§ EXERCISE OBJECTIVE
Reproduce exactly the lines from the one containing "Nous utilisons des" through the end of the entries, including both. Drop the pictures.

§ INPUT RECORDS
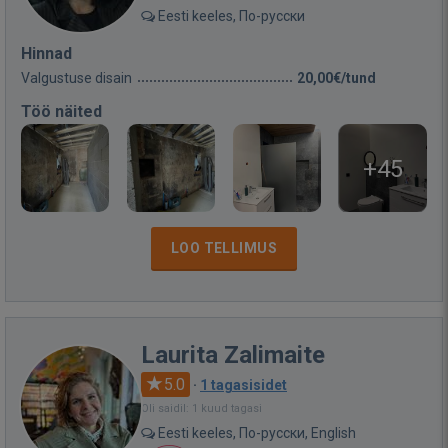
Eesti keeles, По-русски
Hinnad
Valgustuse disain
20,00€/tund
Töö näited
+45
LOO TELLIMUS
Laurita Zalimaite
5.0
·
1 tagasisidet
Oli saidil: 1 kuud tagasi
Eesti keeles, По-русски, English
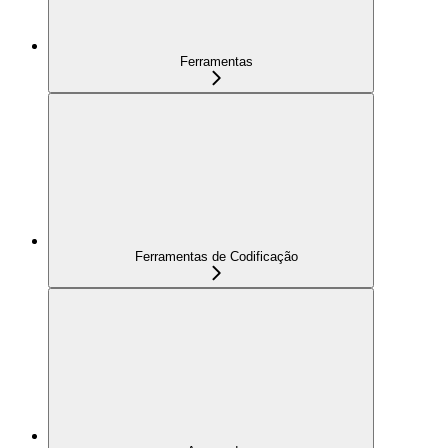
Ferramentas
Ferramentas de Codificação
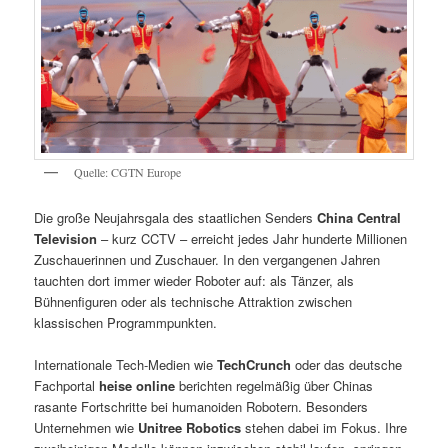
Quelle: CGTN Europe
Die große Neujahrsgala des staatlichen Senders
China Central
Television
– kurz CCTV – erreicht jedes Jahr hunderte Millionen
Zuschauerinnen und Zuschauer. In den vergangenen Jahren
tauchten dort immer wieder Roboter auf: als Tänzer, als
Bühnenfiguren oder als technische Attraktion zwischen
klassischen Programmpunkten.
Internationale Tech-Medien wie
TechCrunch
oder das deutsche
Fachportal
heise online
berichten regelmäßig über Chinas
rasante Fortschritte bei humanoiden Robotern. Besonders
Unternehmen wie
Unitree Robotics
stehen dabei im Fokus. Ihre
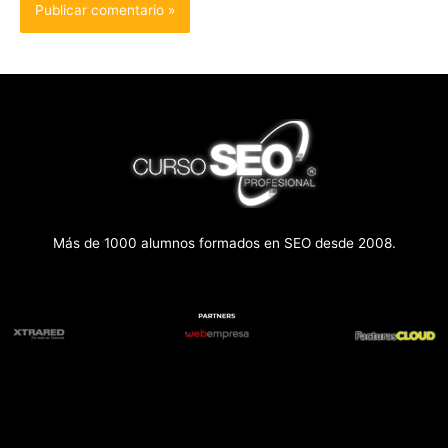
Más de 1000 alumnos formados en SEO desde 2008.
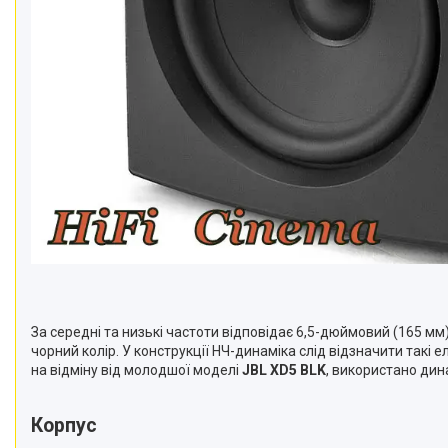
За середні та низькі частоти відповідає 6,5-дюймовий (165 мм)
чорний колір. У конструкції НЧ-динаміка слід відзначити такі
на відміну від молодшої моделі
JBL XD5 BLK
, використано ди
Корпус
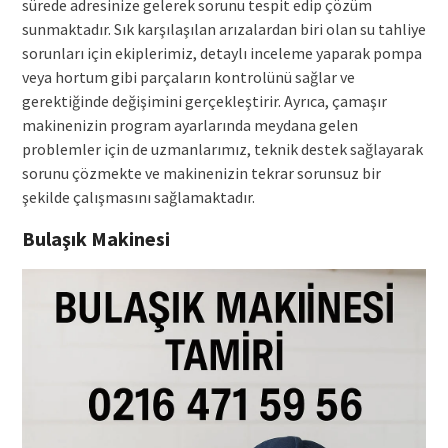
sürede adresinize gelerek sorunu tespit edip çözüm
sunmaktadır. Sık karşılaşılan arızalardan biri olan su tahliye
sorunları için ekiplerimiz, detaylı inceleme yaparak pompa
veya hortum gibi parçaların kontrolünü sağlar ve
gerektiğinde değişimini gerçekleştirir. Ayrıca, çamaşır
makinenizin program ayarlarında meydana gelen
problemler için de uzmanlarımız, teknik destek sağlayarak
sorunu çözmekte ve makinenizin tekrar sorunsuz bir
şekilde çalışmasını sağlamaktadır.
Bulaşık Makinesi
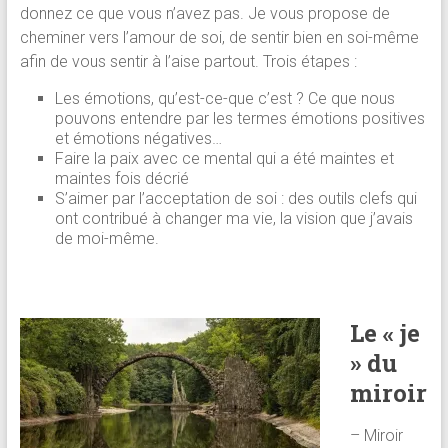
donnez ce que vous n’avez pas. Je vous propose de
cheminer vers l’amour de soi, de sentir bien en soi-même
afin de vous sentir à l’aise partout. Trois étapes :
Les émotions, qu’est-ce-que c’est ? Ce que nous
pouvons entendre par les termes émotions positives
et émotions négatives…
Faire la paix avec ce mental qui a été maintes et
maintes fois décrié
S’aimer par l’acceptation de soi : des outils clefs qui
ont contribué à changer ma vie, la vision que j’avais
de moi-même.
Le « je
» du
miroir
– Miroir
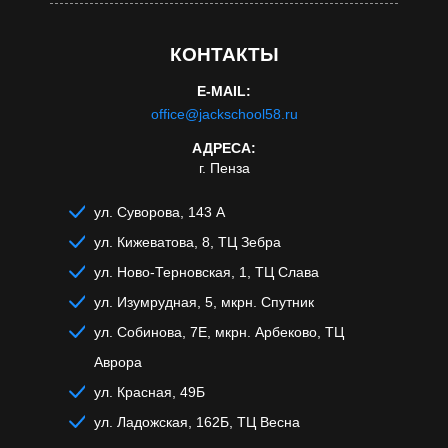
КОНТАКТЫ
E-MAIL:
office@jackschool58.ru
АДРЕСА:
г. Пенза
ул. Суворова, 143 А
ул. Кижеватова, 8, ТЦ Зебра
ул. Ново-Терновская, 1, ТЦ Слава
ул. Изумрудная, 5, мкрн. Спутник
ул. Собинова, 7Е, мкрн. Арбеково, ТЦ
Аврора
ул. Красная, 49Б
ул. Ладожская, 162Б, ТЦ Весна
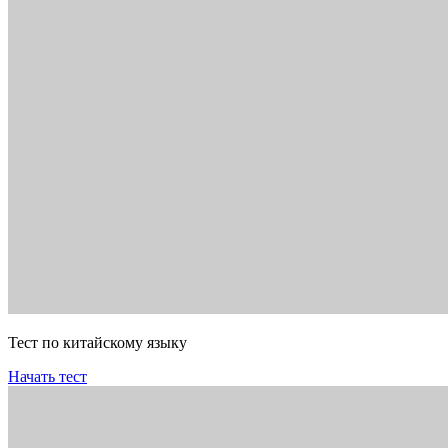
Тест по китайскому языку
Начать тест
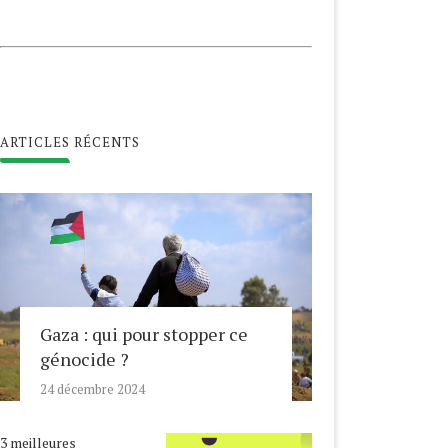
ARTICLES RÉCENTS
Gaza : qui pour stopper ce
génocide ?
24 décembre 2024
3 meilleures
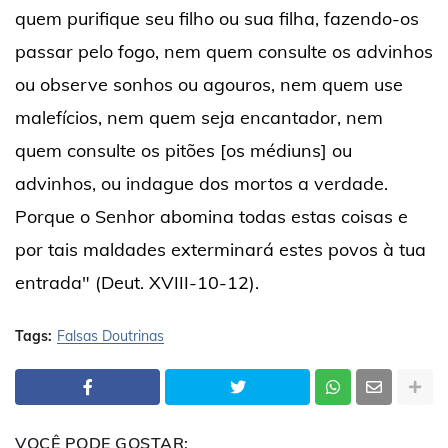
quem purifique seu filho ou sua filha, fazendo-os
passar pelo fogo, nem quem consulte os advinhos
ou observe sonhos ou agouros, nem quem use
malefícios, nem quem seja encantador, nem
quem consulte os pitões [os médiuns] ou
advinhos, ou indague dos mortos a verdade.
Porque o Senhor abomina todas estas coisas e
por tais maldades exterminará estes povos à tua
entrada" (Deut. XVIII-10-12).
Tags:
Falsas Doutrinas
VOCÊ PODE GOSTAR:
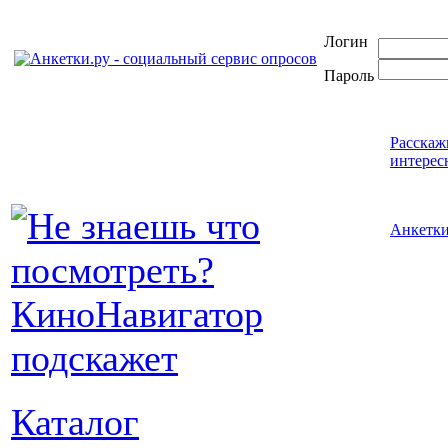
Логин
Пароль
Расскаж
интерес
Анкетк
Каталог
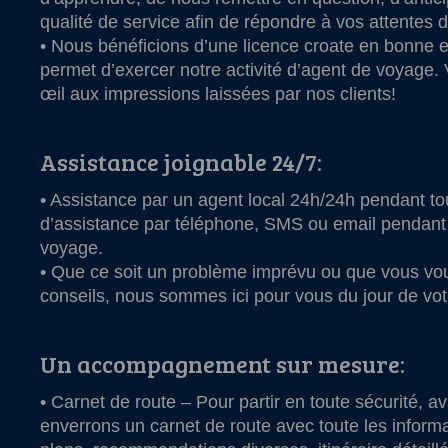
qualité de service afin de répondre à vos attentes d
• Nous bénéficions d’une licence croate en bonne 
permet d’exercer notre activité d’agent de voyage.
œil aux impressions laissées par nos clients!
Assistance joignable 24/7:
• Assistance par un agent local 24h/24h pendant tou
d’assistance par téléphone, SMS ou email pendant 
voyage.
• Que ce soit un problème imprévu ou que vous v
conseils, nous sommes ici pour vous du jour de votr
Un accompagnement sur mesure:
• Carnet de route – Pour partir en toute sécurité, 
enverrons un carnet de route avec toute les informa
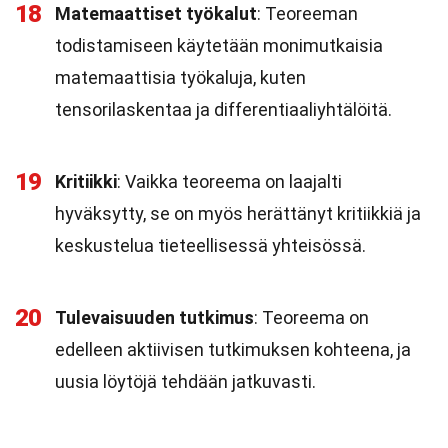
18
Matemaattiset työkalut
: Teoreeman
todistamiseen käytetään monimutkaisia
matemaattisia työkaluja, kuten
tensorilaskentaa ja differentiaaliyhtälöitä.
19
Kritiikki
: Vaikka teoreema on laajalti
hyväksytty, se on myös herättänyt kritiikkiä ja
keskustelua tieteellisessä yhteisössä.
20
Tulevaisuuden tutkimus
: Teoreema on
edelleen aktiivisen tutkimuksen kohteena, ja
uusia löytöjä tehdään jatkuvasti.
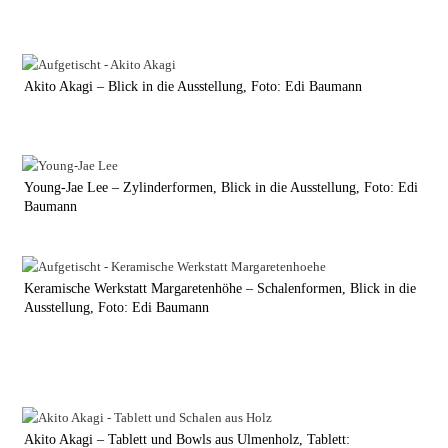
Akito Akagi – Blick in die Ausstellung, Foto: Edi Baumann
Young-Jae Lee – Zylinderformen, Blick in die Ausstellung, Foto: Edi
Baumann
Keramische Werkstatt Margaretenhöhe – Schalenformen, Blick in die
Ausstellung, Foto: Edi Baumann
Akito Akagi – Tablett und Bowls aus Ulmenholz, Tablett:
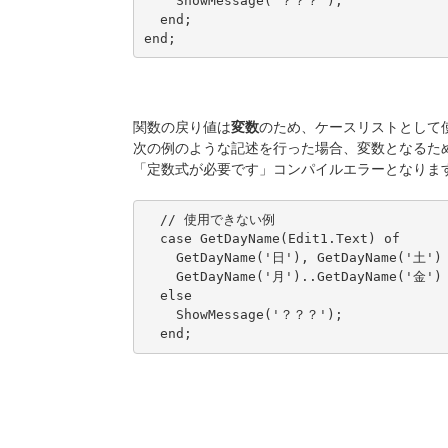
    ShowMessage('？？？');

  end;

end;
関数の戻り値は
変数
のため、ケースリストとして
次の例のような記述を行った場合、変数となるた
「定数式が必要です」コンパイルエラーとなりま
  // 使用できない例

  case GetDayName(Edit1.Text) of

    GetDayName('日'), GetDayName('土') 
    GetDayName('月')..GetDayName('金') 
  else

    ShowMessage('？？？');

  end;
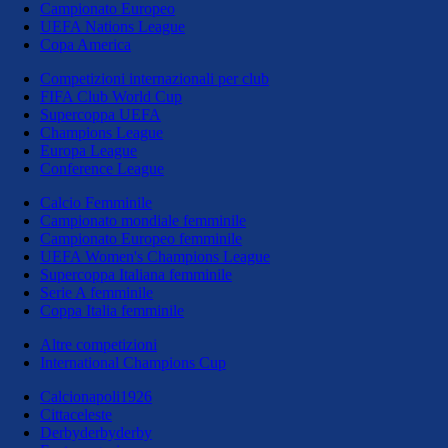
Campionato Europeo
UEFA Nations League
Copa America
Competizioni internazionali per club
FIFA Club World Cup
Supercoppa UEFA
Champions League
Europa League
Conference League
Calcio Femminile
Campionato mondiale femminile
Campionato Europeo femminile
UEFA Women's Champions League
Supercoppa Italiana femminile
Serie A femminile
Coppa Italia femminile
Altre competizioni
International Champions Cup
Calcionapoli1926
Cittaceleste
Derbyderbyderby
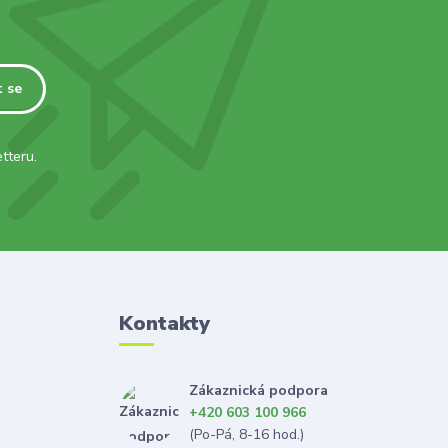
t se
tteru.
Kontakty
Zákaznická podpora
+420 603 100 966
(Po-Pá, 8-16 hod.)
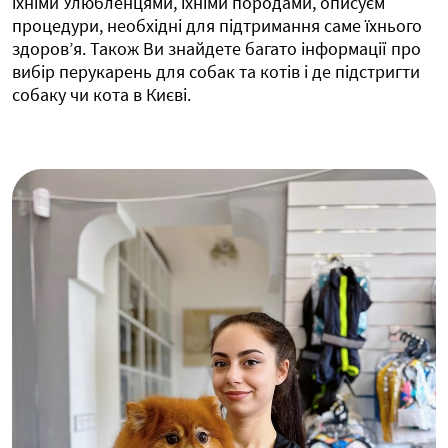
їхніми Улюбленцями, їхніми породами, описуєм
процедури, необхідні для підтримання саме їхнього
здоров’я. Також Ви знайдете багато інформації про
вибір перукарень для собак та котів і де підстригти
собаку чи кота в Києві.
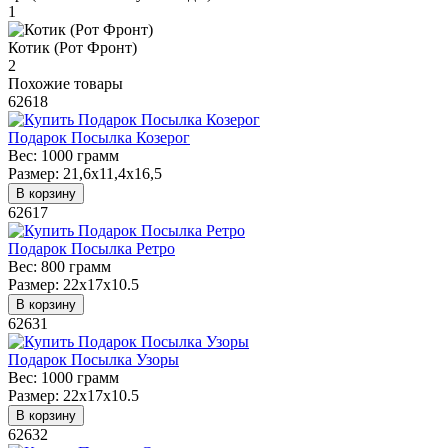
1
Котик (Рот Фронт)
2
Похожие товары
62618
Подарок Посылка Козерог
Вес:
1000 грамм
Размер:
21,6x11,4x16,5
В корзину
62617
Подарок Посылка Ретро
Вес:
800 грамм
Размер:
22х17х10.5
В корзину
62631
Подарок Посылка Узоры
Вес:
1000 грамм
Размер:
22х17х10.5
В корзину
62632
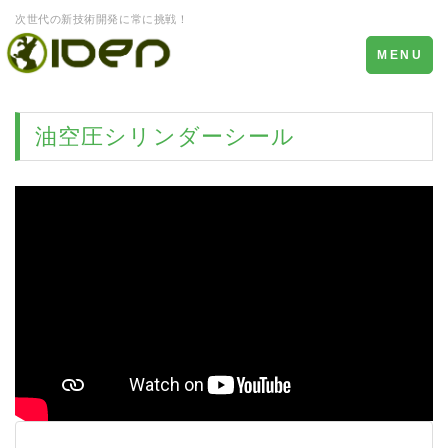
次世代の新技術開発に常に挑戦！
Toggle
MENU
navigation
油空圧シリンダーシール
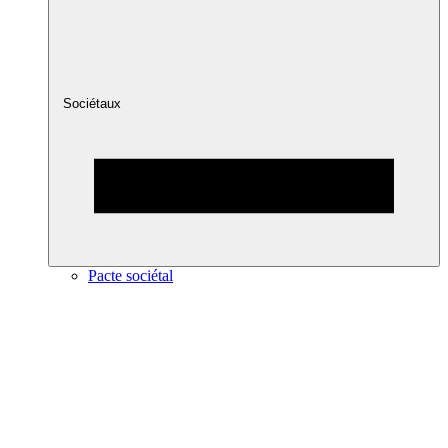
Sociétaux
Pacte sociétal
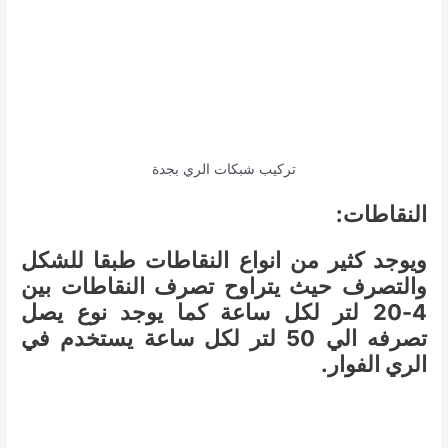
تركيب شبكات الري بجدة
النقاطات:
ويوجد كثير من انواع النقاطات طبقا للشكل
والتصرف حيث يتراوح تصرف النقاطات بين
4-20 لتر لكل ساعة
كما يوجد نوع يصل
تصرفه الي 50 لتر لكل ساعة يستخدم في
الري الفوار.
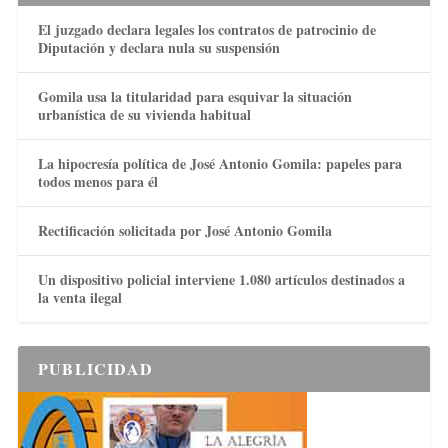
El juzgado declara legales los contratos de patrocinio de
Diputación y declara nula su suspensión
Gomila usa la titularidad para esquivar la situación
urbanística de su vivienda habitual
La hipocresía política de José Antonio Gomila: papeles para
todos menos para él
Rectificación solicitada por José Antonio Gomila
Un dispositivo policial interviene 1.080 artículos destinados a
la venta ilegal
PUBLICIDAD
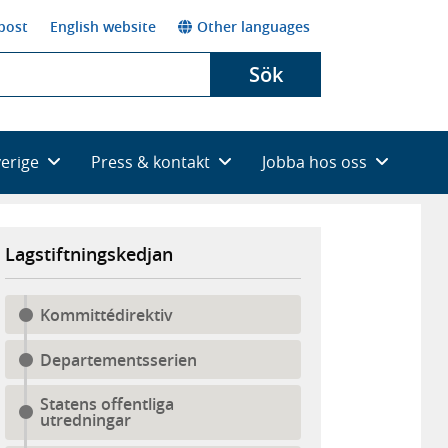
post
English website
Other languages
Sök
verige
Press & kontakt
Jobba hos oss
Lagstiftningskedjan
Kommittédirektiv
Departementsserien
Statens offentliga
utredningar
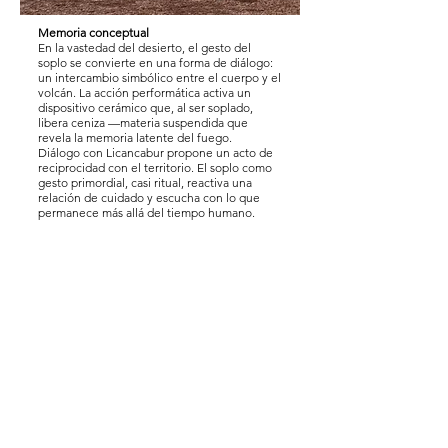
Memoria conceptual
En la vastedad del desierto, el gesto del
soplo se convierte en una forma de diálogo:
un intercambio simbólico entre el cuerpo y el
volcán. La acción performática activa un
dispositivo cerámico que, al ser soplado,
libera ceniza —materia suspendida que
revela la memoria latente del fuego.
Diálogo con Licancabur propone un acto de
reciprocidad con el territorio. El soplo como
gesto primordial, casi ritual, reactiva una
relación de cuidado y escucha con lo que
permanece más allá del tiempo humano.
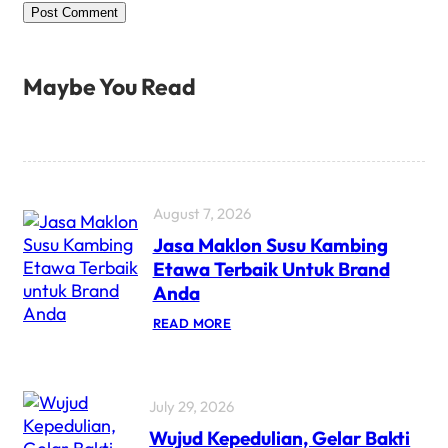
Maybe You Read
August 7, 2026
Jasa Maklon Susu Kambing
Etawa Terbaik Untuk Brand
Anda
READ MORE
July 29, 2026
Wujud Kepedulian, Gelar Bakti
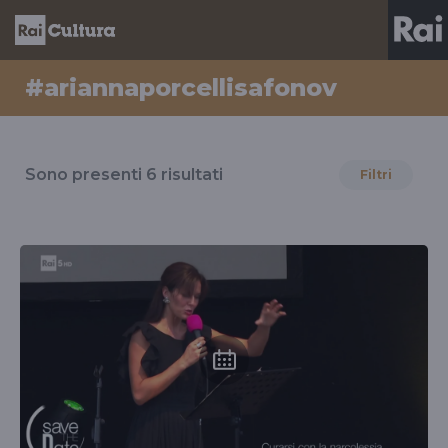
#ariannaporcellisafonov
Risultati
per
Sono presenti
6
risultati
Filtri
il
tag
#ariannaporcellisafonov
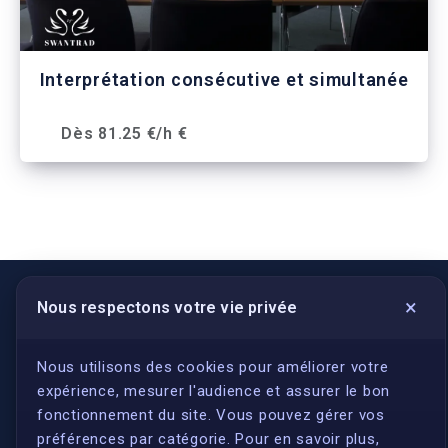
Interprétation consécutive et simultanée
Dès 81.25 €/h €
×
Nous respectons votre vie privée
LIENS UTILES
S'inscrire
Nous utilisons des cookies pour améliorer votre
expérience, mesurer l'audience et assurer le bon
Qui sommes-nous ?
fonctionnement du site. Vous pouvez gérer vos
Conformité
préférences par catégorie. Pour en savoir plus,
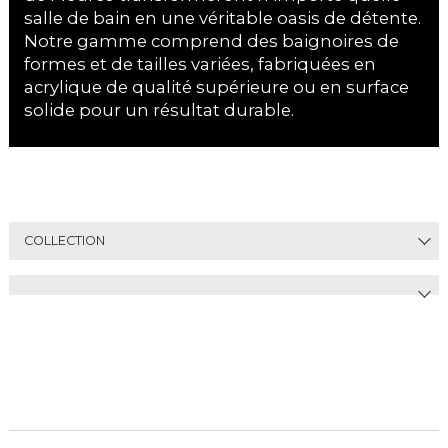
salle de bain en une véritable oasis de détente.
Notre gamme comprend des baignoires de
formes et de tailles variées, fabriquées en
acrylique de qualité supérieure ou en surface
solide pour un résultat durable.
COLLECTION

§ RESPONSE TO THIS EXERCISE
Nous utilisons des cookies pour améliorer votre
expérience, mesurer l'audience et assurer le bon
Qui sommes-nous ?
fonctionnement du site. Vous pouvez gérer vos
Conformité
préférences par catégorie. Pour en savoir plus,
salle de bain en une véritable oasis de détente.
Notre gamme comprend des baignoires de
formes et de tailles variées, fabriquées en
acrylique de qualité supérieure ou en surface
solide pour un résultat durable.
COLLECTION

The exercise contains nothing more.